A Garden of Sand by Earl Thompson
Another book placed directly in my lap by a girlfriend who said, "I don't like that prissy erotica stuff -- this is something that actually gets you off." While "The Godfather" was violent, it didn't mix violence with sex. "Garden of Sand" had anger, guilt, violence and sex all mixed in one pot and sometimes in a few brutal paragraphs. Two characters really shocked me -- a mother who has an incestuous relationship with her son and a furious dwarf who wreaks revenge on a prostitute -- but I couldn't get those scenes out of my head. This time, I didn't like having my friend know that I was turned on by the same things she was. I refused to talk to her about the book afterward. I was ashamed of myself for enjoying it and pissed at her for knowing I would.
Notes of a Dirty Old Man by Charles Bukowski
Is this what men really think about women? I found this on my father's bookshelf, at the height of Bukowski's reign as the drunken bard of the L.A. Free Press. I'd never heard someone be such a bastard in print before, but he was so damn eloquent about it. Made me wonder how the women in his life would tell the same story.

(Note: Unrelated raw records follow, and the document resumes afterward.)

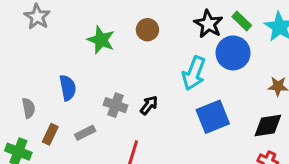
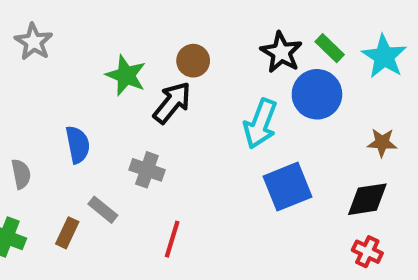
black arrow: (149, 105) -> (172, 103), moved, size x1.5
gray rectangle: (85, 133) -> (103, 210), turned 66
brown rectangle: (50, 134) -> (67, 233), moved

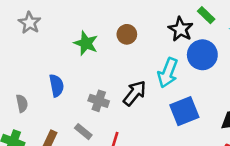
green rectangle: (330, 48) -> (206, 15), moved
black arrow: (172, 103) -> (135, 93), moved
gray rectangle: (103, 210) -> (83, 132), moved

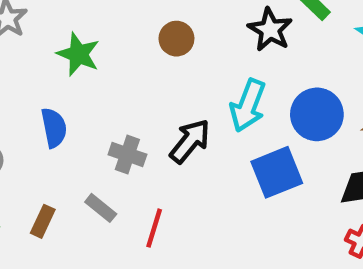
green star: (86, 43) -> (78, 54), moved
blue circle: (202, 55) -> (317, 114), moved

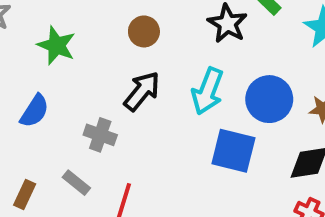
blue semicircle: (54, 128) -> (35, 111), turned 44
black arrow: (190, 141) -> (142, 91), moved
blue square: (277, 172) -> (233, 151), turned 36

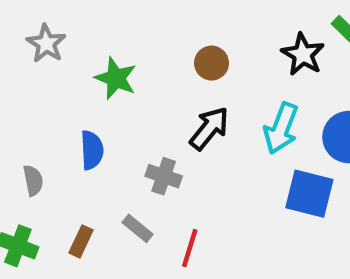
blue semicircle: (35, 111) -> (92, 150), turned -36

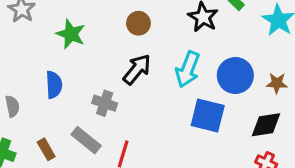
gray rectangle: (138, 228) -> (86, 140), size x1.4
brown rectangle: (81, 241) -> (46, 149), turned -55

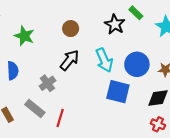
cyan arrow: (188, 69) -> (104, 60), turned -45
gray cross: (105, 103) -> (47, 83), turned 35

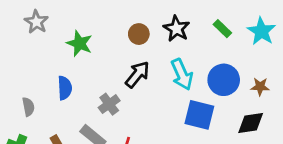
green rectangle: (136, 13) -> (222, 29), moved
black star: (115, 24) -> (177, 29), moved

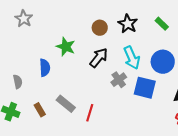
green star: (79, 43) -> (66, 47), moved
gray cross: (109, 104) -> (119, 80), moved

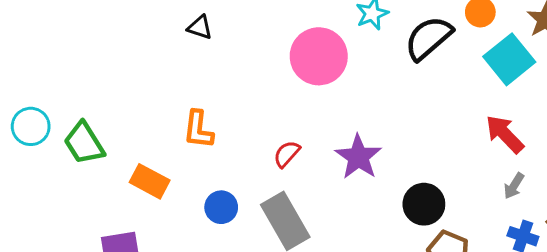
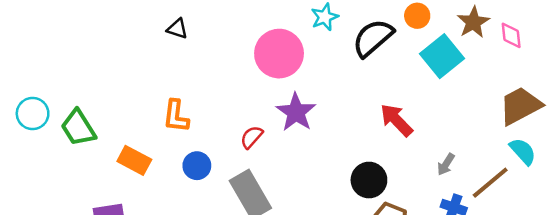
red arrow: (505, 134) -> (396, 120), moved
purple star: (358, 157) -> (296, 112), moved
blue circle: (221, 207) -> (197, 166), moved

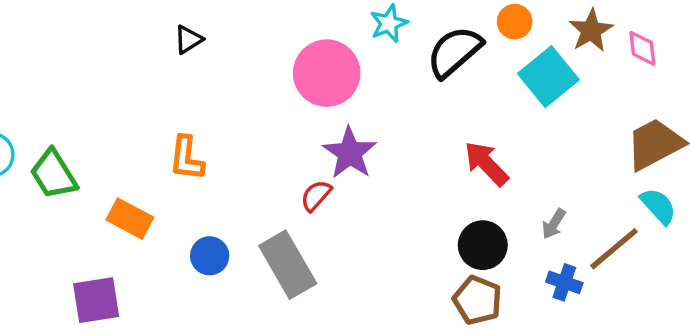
black triangle: (177, 29) -> (188, 39), turned -50
red semicircle: (252, 137) -> (316, 195), moved
blue circle: (197, 166) -> (210, 256), moved
black circle: (369, 180) -> (483, 245), moved

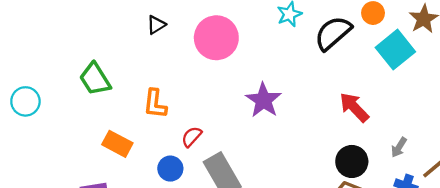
pink circle: (327, 73) -> (216, 38), moved
green trapezoid: (54, 174) -> (95, 79), moved
red semicircle: (316, 195) -> (192, 137), moved

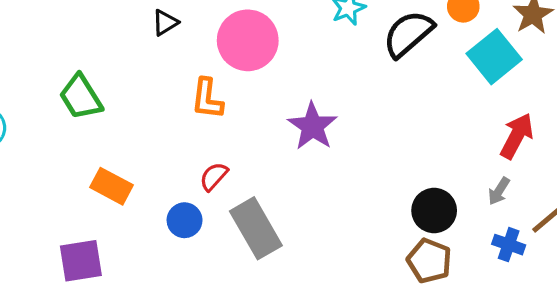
orange L-shape: (155, 104) -> (207, 99), moved
red arrow: (354, 107) -> (517, 136), moved, turned 72

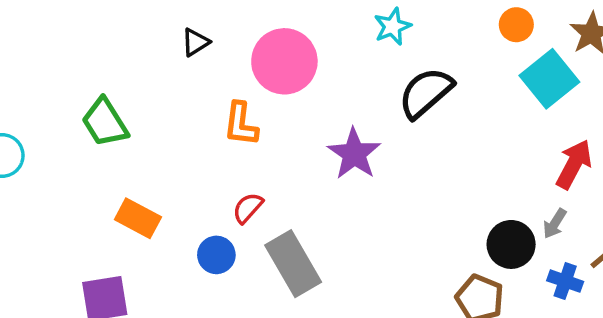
black semicircle: (408, 34) -> (426, 93), moved
black circle: (434, 211) -> (511, 244), moved

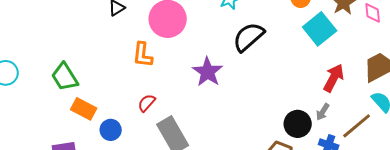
green trapezoid: (105, 122) -> (65, 77), moved
blue circle: (216, 255) -> (111, 130), moved

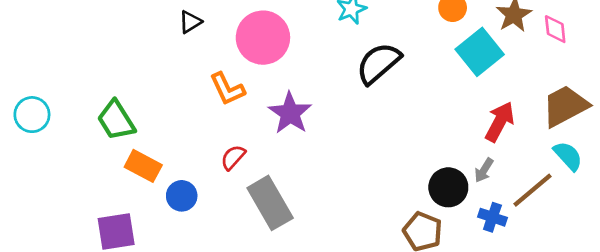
orange L-shape: (143, 55) -> (227, 89), turned -32
purple star: (208, 72) -> (290, 113), moved

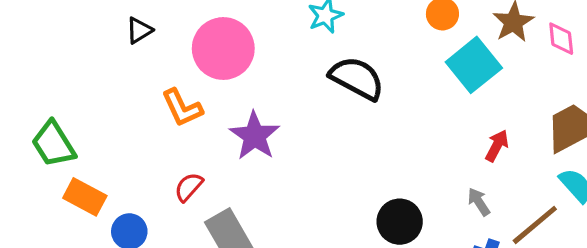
black semicircle: (378, 63) -> (357, 78), turned 69
red arrow: (500, 122) -> (497, 146), size x0.7
gray arrow: (484, 170) -> (479, 202), turned 115
black circle: (448, 187) -> (400, 222), moved

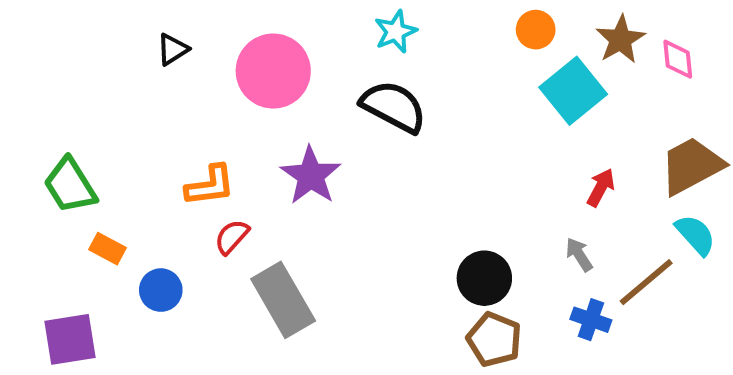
black semicircle: (357, 78) -> (394, 107), moved
orange L-shape: (182, 108) -> (210, 185), moved, turned -72
orange rectangle: (85, 197) -> (107, 249), size x0.7

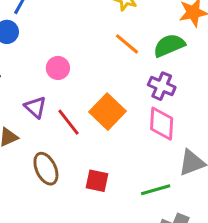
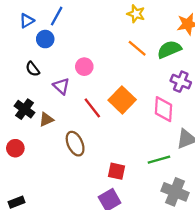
purple cross: (162, 86) -> (181, 82), moved
purple triangle: (35, 107) -> (61, 86), moved
red square: (97, 181) -> (116, 171), moved

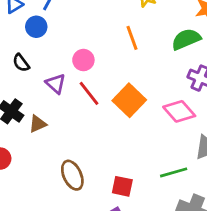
orange line: (137, 48) -> (132, 38), moved, turned 30
red line: (92, 108) -> (89, 93), moved
pink diamond: (164, 109) -> (179, 111), turned -45
brown ellipse: (75, 144) -> (72, 175), moved

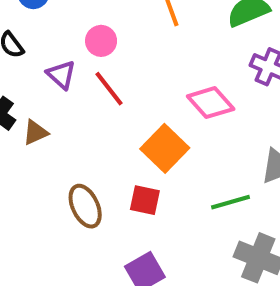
orange square: (129, 100) -> (165, 148), moved
pink diamond: (179, 111) -> (211, 103), moved
red square: (122, 186) -> (145, 200), moved

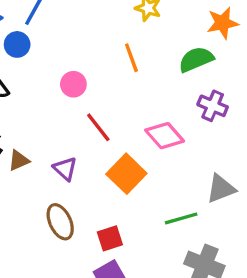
purple triangle: (61, 75) -> (65, 169), moved
red line: (109, 89) -> (98, 127), moved
red square: (145, 200) -> (110, 238), moved, turned -30

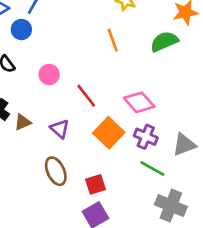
pink circle: (73, 84) -> (49, 75), moved
purple cross: (213, 106) -> (146, 137), moved
green line: (181, 218) -> (152, 168), turned 45

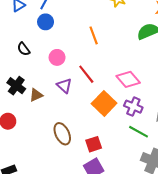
blue circle: (21, 30) -> (46, 22), moved
orange line: (113, 40) -> (94, 35), moved
purple triangle: (60, 129) -> (64, 86), moved

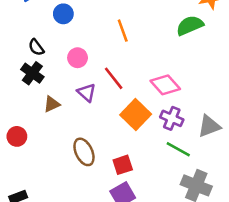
black cross: (16, 86) -> (32, 73), moved

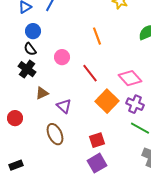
blue circle: (63, 14) -> (33, 31), moved
purple triangle: (87, 93) -> (64, 106), moved
brown ellipse: (84, 152) -> (55, 134), moved

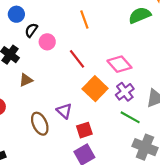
black semicircle: (30, 49) -> (31, 30), moved, turned 72
purple cross: (135, 104) -> (125, 92), turned 30
purple triangle: (64, 106) -> (64, 111), moved

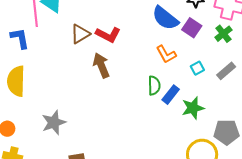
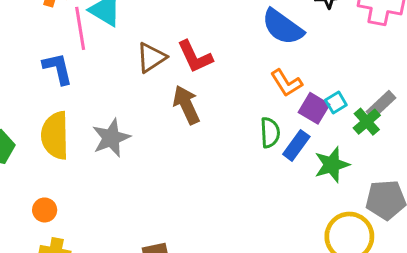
purple square: (192, 28) -> (314, 108), moved
green cross: (223, 34) -> (367, 122), moved
red L-shape: (108, 35) -> (195, 57), turned 40
gray star: (54, 123) -> (111, 138), moved

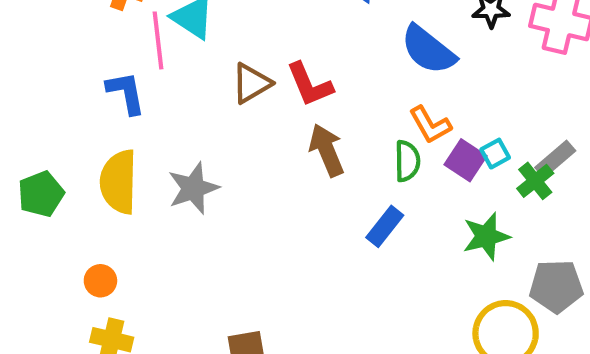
brown arrow: (186, 105) -> (327, 150), moved
green semicircle: (270, 133) -> (407, 161), moved
blue rectangle: (296, 145) -> (385, 226), moved

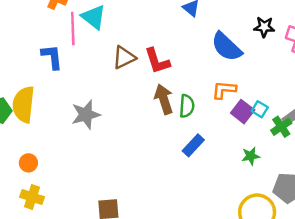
orange L-shape: (430, 125) -> (224, 90), turned 120
cyan square: (495, 154) -> (260, 109), turned -35
green semicircle: (407, 161) -> (187, 106), moved
yellow semicircle: (119, 182) -> (24, 104), moved
green star: (486, 236) -> (251, 156), size x0.7

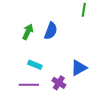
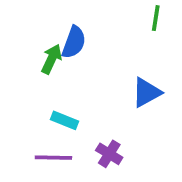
blue semicircle: (51, 31) -> (74, 42), moved
blue triangle: (79, 68) -> (146, 92), moved

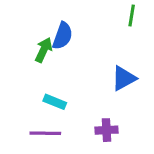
purple cross: (109, 154) -> (107, 130), moved, turned -35

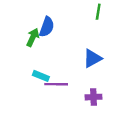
purple cross: (107, 130) -> (93, 97), moved
purple line: (45, 133) -> (56, 84), moved

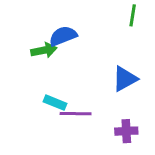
blue semicircle: (47, 27) -> (63, 36), turned -132
green arrow: (33, 37) -> (44, 50), turned 54

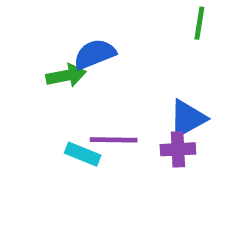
purple line: (76, 114) -> (114, 140), moved
purple cross: (126, 131) -> (178, 149), moved

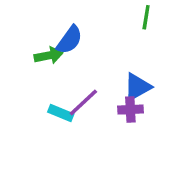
blue semicircle: (95, 54) -> (69, 40), turned 148
purple line: (114, 140) -> (83, 103), turned -44

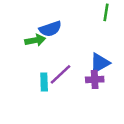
blue semicircle: (69, 40) -> (50, 29), turned 35
cyan rectangle: (61, 113) -> (44, 82), turned 66

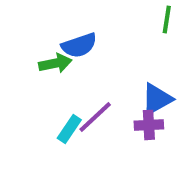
cyan rectangle: (44, 82) -> (69, 129), turned 36

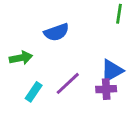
green arrow: (55, 63) -> (21, 58), moved
cyan rectangle: (69, 129) -> (34, 92), moved

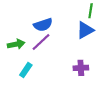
blue triangle: (112, 71) -> (85, 30), moved
purple line: (68, 83) -> (41, 42), moved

Don Juan in the Village by Jane DeLynn
These were the notes of a dirty old dyke and one of the first unrepentant ones at that. Jane De Lynn wrote about what it's like to love ugly, to love reckless, to be absolutely hateful and sopping wet all at the same time. I cheered because she'd broken the dreadful lesbian romance canon, and then later I realized that there just weren't any women authors talking about sex hunger like this, and precious few men, either.
Goin' Down With Janis by Peggy Caserta
I love Janis Joplin and I love trashy celebrity biographies, but it's rare to find a lesbian love affair that can tie the two together. This book was ghost-written to be grotesque, yet I was touched by the tenderness that escaped the editor's cheese machine. Peggy and Janis loved each other, and that made me listen to Janis' blues with a new understanding.